Comment by belorn

9 days ago

As a sysadmin at company that provide fairly sensitive services, I find online cloud backups to be way to slow for the purpose of protecting against something like the server room being destroyed by a fire. Even something like spinning disks at a remote location feel like a risk, as files would need to be copied onto faster disks before services could be restored, and that copying would take precious time during an emergency. When downtime means massive losses of revenue for customers, being down for hours or even days while waiting for the download to finish is not going be accepted.

Restoring from cloud backups is one of those war stories that I occasionally hear, including the occasionally fedex solution of sending the backup disk by carrier.

Many organizations are willing to accept the fallbacks of cloud backup storage because it’s the tertiary backup in the event of physical catastrophe. In my experience those tertiary backups are there to prevent the total loss of company IP in the should an entire site be lost. If you only have one office and it burns down work will be severely impacted anyway.

Obviously the calculus changes with maximally critical systems where lives are lost if the systems are down or you are losing millions per hour of downtime.

For truly colossal amounts of data, fedex has more bandwidth than fiber. I don’t know if any cloud providers will send you your stuff on physical storage, but most will allow you to send your stuff to them on physical storage- eg AWS snowball.

There are two main reasons why people struggle with cloud restore:

1. Not enough incoming bandwidth. The cloud’s pipe is almost certainly big enough to send your data to you. Yours may not be big enough to receive it.
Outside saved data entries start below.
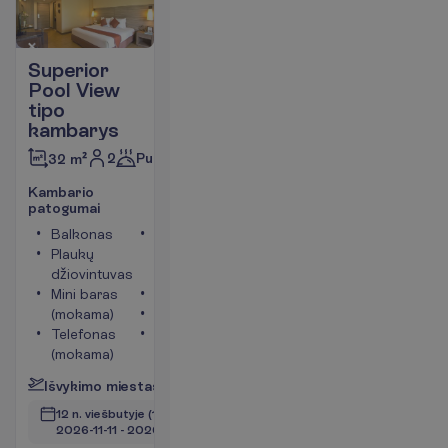
Superior
Pool View
tipo
kambarys
2
Pusryčiai
32 m²
K
a
m
b
a
r
i
o
p
a
t
o
g
u
m
a
i
Balkonas
Kambario
Plaukų
plotas apie
džiovintuvas
32 m²
Mini baras
Seifas
(mokama)
Televizorius
Telefonas
Tualetas
(mokama)
P
l
a
č
i
a
u
I
š
v
y
k
i
m
o
m
i
e
s
t
a
s
:
V
i
l
n
i
u
s
12 n. viešbutyje
(14 n. iš viso)
2026-11-11
 - 
2026-11-24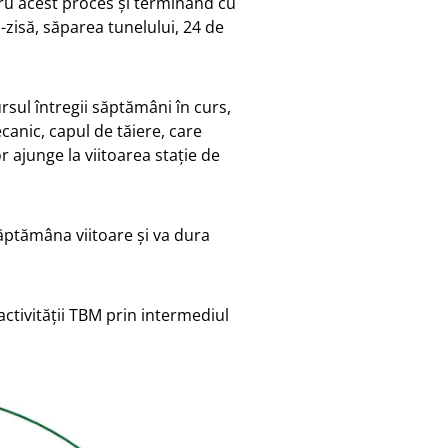
ntru acest proces și terminând cu
-zisă, săparea tunelului, 24 de
rsul întregii săptămâni în curs,
anic, capul de tăiere, care
 ajunge la viitoarea stație de
ăptămâna viitoare și va dura
activității TBM prin intermediul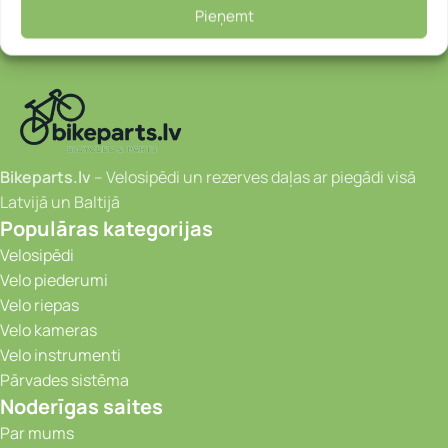
Pieņemt
Bikeparts.lv
– Velosipēdi un rezerves daļas ar piegādi visā
Latvijā un Baltijā
Populāras kategorijas
Velosipēdi
Velo piederumi
Velo riepas
Velo kameras
Velo instrumenti
Pārvades sistēma
Noderīgas saites
Par mums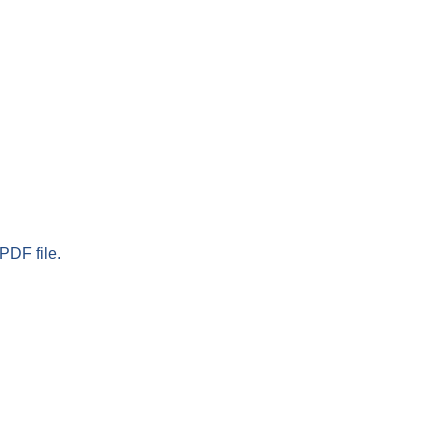
PDF file.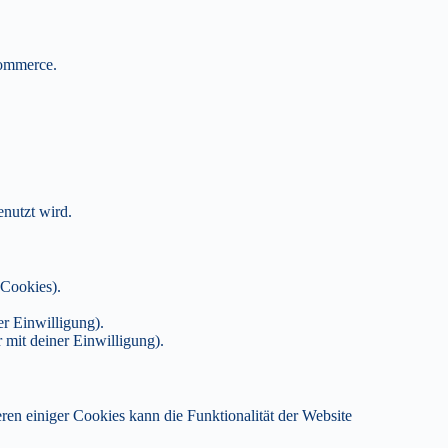
Commerce.
nutzt wird.
-Cookies).
er Einwilligung).
mit deiner Einwilligung).
ren einiger Cookies kann die Funktionalität der Website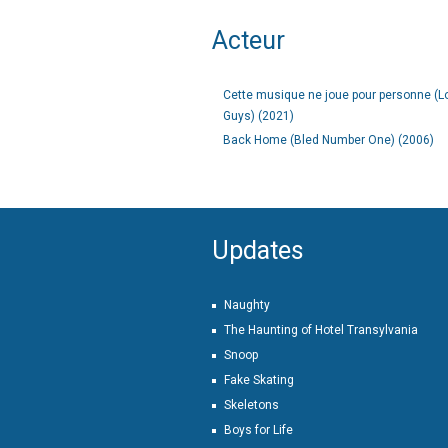
Acteur
Cette musique ne joue pour personne (L
Guys) (2021)
Back Home (Bled Number One) (2006)
Updates
Naughty
The Haunting of Hotel Transylvania
Snoop
Fake Skating
Skeletons
Boys for Life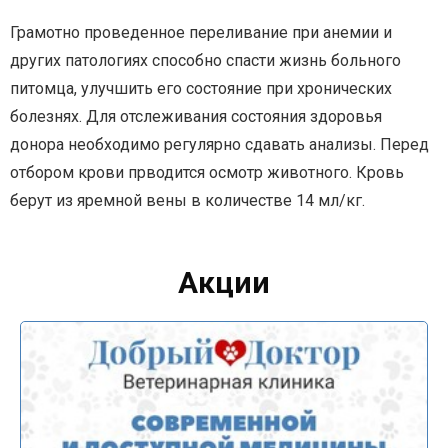
Грамотно проведенное переливание при анемии и
других патологиях способно спасти жизнь больного
питомца, улучшить его состояние при хронических
болезнях.
Для отслеживания состояния здоровья
донора необходимо регулярно сдавать анализы. Перед
отбором крови прводится осмотр животного. Кровь
берут из яремной вены в количестве 14 мл/кг.
Акции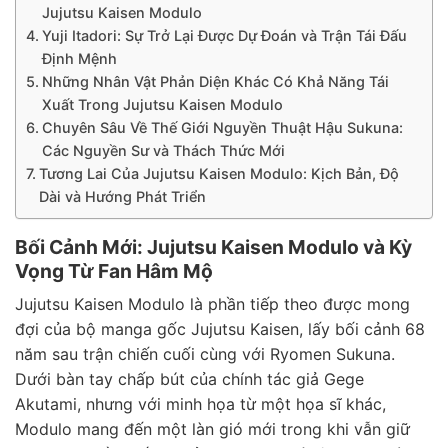
Jujutsu Kaisen Modulo
Yuji Itadori: Sự Trở Lại Được Dự Đoán và Trận Tái Đấu
Định Mệnh
Những Nhân Vật Phản Diện Khác Có Khả Năng Tái
Xuất Trong Jujutsu Kaisen Modulo
Chuyên Sâu Về Thế Giới Nguyền Thuật Hậu Sukuna:
Các Nguyền Sư và Thách Thức Mới
Tương Lai Của Jujutsu Kaisen Modulo: Kịch Bản, Độ
Dài và Hướng Phát Triển
Bối Cảnh Mới: Jujutsu Kaisen Modulo và Kỳ
Vọng Từ Fan Hâm Mộ
Jujutsu Kaisen Modulo là phần tiếp theo được mong
đợi của bộ manga gốc Jujutsu Kaisen, lấy bối cảnh 68
năm sau trận chiến cuối cùng với Ryomen Sukuna.
Dưới bàn tay chấp bút của chính tác giả Gege
Akutami, nhưng với minh họa từ một họa sĩ khác,
Modulo mang đến một làn gió mới trong khi vẫn giữ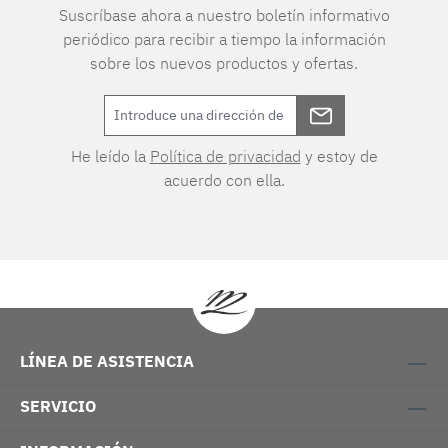
Suscríbase ahora a nuestro boletín informativo
periódico para recibir a tiempo la información
sobre los nuevos productos y ofertas.
He leído la
Política de privacidad
y estoy de
acuerdo con ella.
LÍNEA DE ASISTENCIA
SERVICIO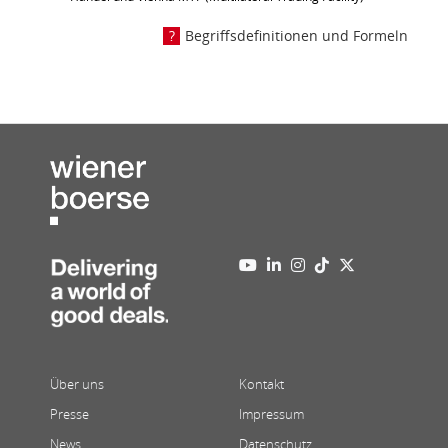
Begriffsdefinitionen und Formeln
Über uns
Kontakt
Presse
Impressum
News
Datenschutz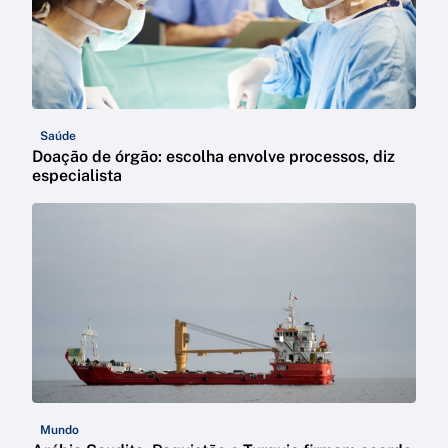
Saúde
Doação de órgão: escolha envolve processos, diz
especialista
Mundo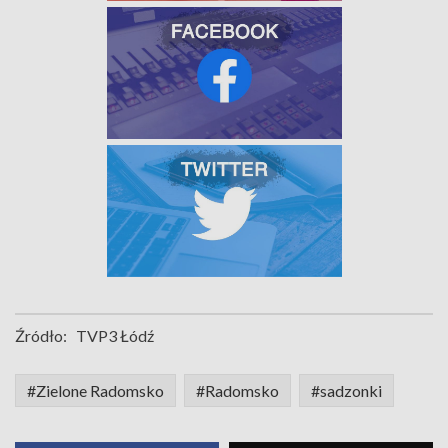
Źródło:
TVP3 Łódź
#Zielone Radomsko
#Radomsko
#sadzonki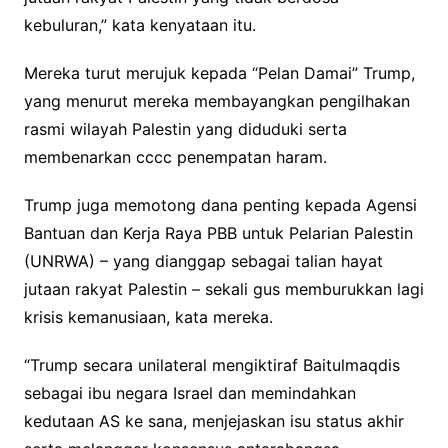
kebuluran,” kata kenyataan itu.
Mereka turut merujuk kepada “Pelan Damai” Trump,
yang menurut mereka membayangkan pengilhakan
rasmi wilayah Palestin yang diduduki serta
membenarkan cccc penempatan haram.
Trump juga memotong dana penting kepada Agensi
Bantuan dan Kerja Raya PBB untuk Pelarian Palestin
(UNRWA) – yang dianggap sebagai talian hayat
jutaan rakyat Palestin – sekali gus memburukkan lagi
krisis kemanusiaan, kata mereka.
“Trump secara unilateral mengiktiraf Baitulmaqdis
sebagai ibu negara Israel dan memindahkan
kedutaan AS ke sana, menjejaskan isu status akhir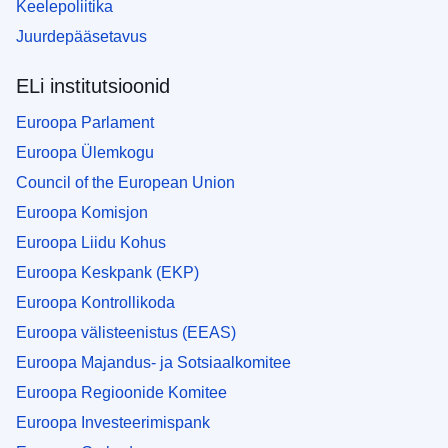
Keelepoliitika
Juurdepääsetavus
ELi institutsioonid
Euroopa Parlament
Euroopa Ülemkogu
Council of the European Union
Euroopa Komisjon
Euroopa Liidu Kohus
Euroopa Keskpank (EKP)
Euroopa Kontrollikoda
Euroopa välisteenistus (EEAS)
Euroopa Majandus- ja Sotsiaalkomitee
Euroopa Regioonide Komitee
Euroopa Investeerimispank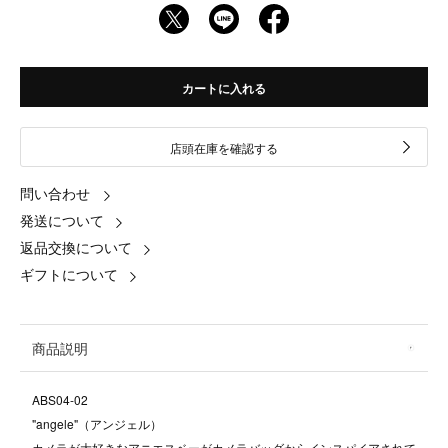
カートに入れる
店頭在庫を確認する
問い合わせ
発送について
返品交換について
ギフトについて
商品説明
ABS04-02
"angele"（アンジェル）
カメラが大好きなアニエスベーがカメラバッグからインスパイアされて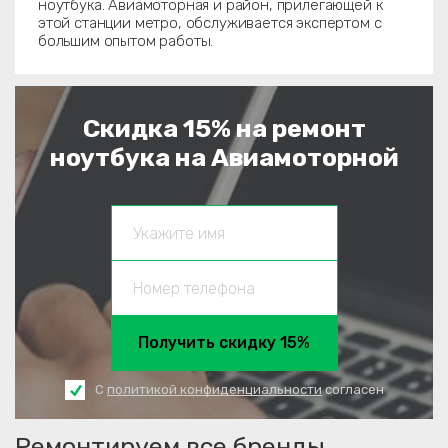
ноутбука. Авиамоторная и район, прилегающей к
этой станции метро, обслуживается экспертом с
большим опытом работы.
Скидка 15% на ремонт
ноутбука на Авиамоторной
Получить скидку 15%
С
политикой конфиденциальности
согласен
Ремонтируем все бренды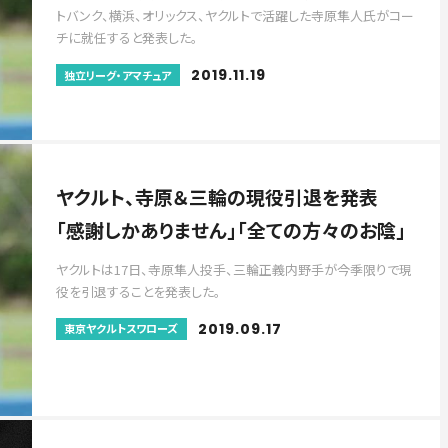
トバンク、横浜、オリックス、ヤクルトで活躍した寺原隼人氏がコー
チに就任すると発表した。
2019.11.19
独立リーグ・アマチュア
ヤクルト、寺原＆三輪の現役引退を発表
「感謝しかありません」「全ての方々のお陰」
ヤクルトは17日、寺原隼人投手、三輪正義内野手が今季限りで現
役を引退することを発表した。
2019.09.17
東京ヤクルトスワローズ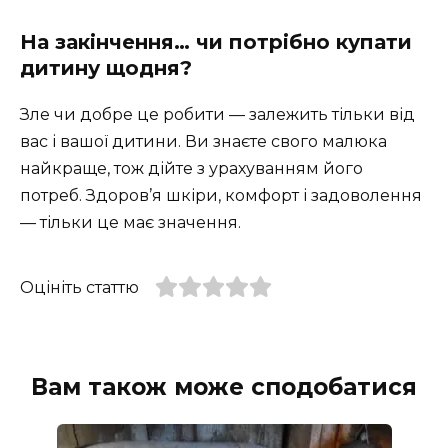
На закінчення… чи потрібно купати
дитину щодня?
Зле чи добре це робити — залежить тільки від
вас і вашої дитини. Ви знаєте свого малюка
найкраще, тож дійте з урахуванням його
потреб. Здоров’я шкіри, комфорт і задоволення
— тільки це має значення.
Оцініть статтю
Вам також може сподобатися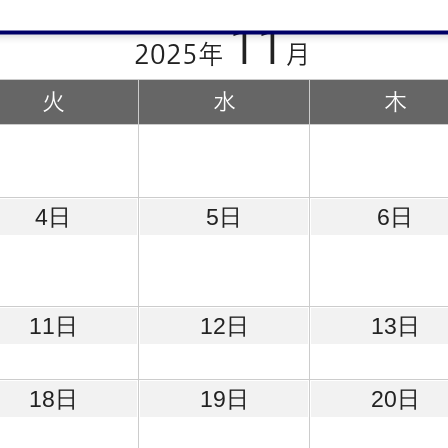
11
2025年
月
火
水
木
4日
5日
6日
11日
12日
13日
18日
19日
20日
2. Cheaping out on storage in the cloud. If you want fast restores, you can’t use the discount reduced redundancy low performance glacier tier. You will save $$$ right until the emergency where you need it. Pay for the flagship storage tier- normal AWS S3, for example- or splurge and buy whatever cross-region redundancy offering they have. Then you only need to worry about problem #1.

  • If you allow it to cost a bit, which is likely a good choice given the problem, then there are several solutions available. It is important to think through the scenario, and if possible, do a dry run of the solution. A remote physical server can work quite well and be cost effective compared to a flagship storage tier, and if data security is important, you can access the files on your own server directly rather than downloading an encrypted blob from a cloud located outside the country.

In one scenario, with offsite backups ("in the clown" or otherwise): "We had a fire at our datacenter, and there will be some downtime while we get things rolling again."

In the other scenario, without offsite backups ("in the clown" or otherwise): "We had a fire at our datacenter, and that shit's just gone."

Neither of these are things that are particularly good to announce, and both things can come with very severe cost, but one of them is clearly worse than the other.

SK would be totally fine with that though because that means there would eventually be recovery!

You're not designing to protect from data loss, you're designing to protect from downtime.